気が狂いそうな快感と、小さすぎるレンの身体が私を簡単に絶頂に押し上げた。

「やあっ! 出る、出ちゃうよぉ、レンっ!」
「出してっ、出してくださいマスターっ! レンの奥まで、マスターのをくださいっ!」
「ああああっ! だめぇっ! もう出るっ! いくっ、でるぅぅっ!」
「出してぇっ! いやあぁぁっ! 気持ち良すぎて、たすけて、たすけてますたぁぁぁっ!」
ギュッと私に縋り付いて来るレンを抱き締め、私は快感に身を任せる。
やっと放てると判っているのか、私のモノがギュゥギュゥと締め付けるレンの膣で最大限に膨張した。


「はあああっ! いっ…くぅあああああああっ!」
「ひゃあああっ! ああああああああっ!!」

ドクッ! ドクッ、ドクッドクッ…。


胸の切なさが解放され、私はギュッとレンを抱き締めた。
それに反応して、レンも抱き締め返し、私を暖かく包む。
繋がっているモノからはドクドクと精液がレンの中へ流れ込み、最奥を満たす。
レンも絶頂を迎えたのか、ギュゥギュゥとモノを絞め付け、背筋を仰け反らせて震えていた。

「あっ…、ああぁ……」
「かっ、はあぁぁ…。

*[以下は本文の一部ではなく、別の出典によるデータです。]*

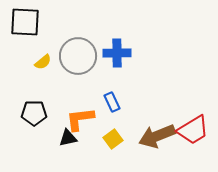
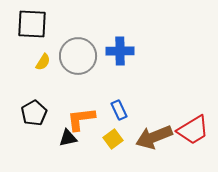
black square: moved 7 px right, 2 px down
blue cross: moved 3 px right, 2 px up
yellow semicircle: rotated 18 degrees counterclockwise
blue rectangle: moved 7 px right, 8 px down
black pentagon: rotated 30 degrees counterclockwise
orange L-shape: moved 1 px right
brown arrow: moved 3 px left, 1 px down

ますたぁ、離さないで…。たすけて……」
「レン…、レン…。気持ちよすぎて、おかしくなっちゃうよぉ、レン…」
「レンも…、レンもおかしくなりそうです、ますたぁ…」
今だドクドクと出続ける精液の感触に、私はおかしくなってしまいそうな恐怖を覚える。
お互いに身を寄せ合い、力一杯抱き合いながら、落ち着くのを待っていた…。








裸のままで抱き合い、お互い落ち着いた頃になると、頭も段々働いてくる。
途端、私は恥かしくなり、レンの顔を見ると頬が熱くなってしまった。

「あっ、だ、大丈夫? レン。苦しくなかった?」
「あっ、大丈夫です、マスター。気持ちよかったです…」
レンはそう言うと、ポッと頬を染めて俯く。
その仕草に余計恥かしくなり、私も俯いてしまった。
すると、視線の先に今だ繋がっている二人が見える。

「あっ、ご、ごめんレン。いい加減抜かなきゃね…」
「え? あ、そうですね…、少々名残惜しいですが…」
レンは少し残念そうにそう言うと、腰を動かし私のモノを引き抜こうとする。

「んっ…」
「くぅっ…、気持ち、いい…」
お互い動くと、やはり刺激が伝わり、快感が背筋を這い回る。
それを我慢しながら、私はレンから自分のモノを引き抜いた。

「あっ…。抜けちゃいました…」
「抜いたんだもん…。レン、もうおしまい」
「そうですね…。少々残念ですが…」
レンはそう言うと、心底残念そうに私を見つめる。
なんだか寂しそうに見えるその姿に、私はドキリとさせられながら慌ててフォローを入れた。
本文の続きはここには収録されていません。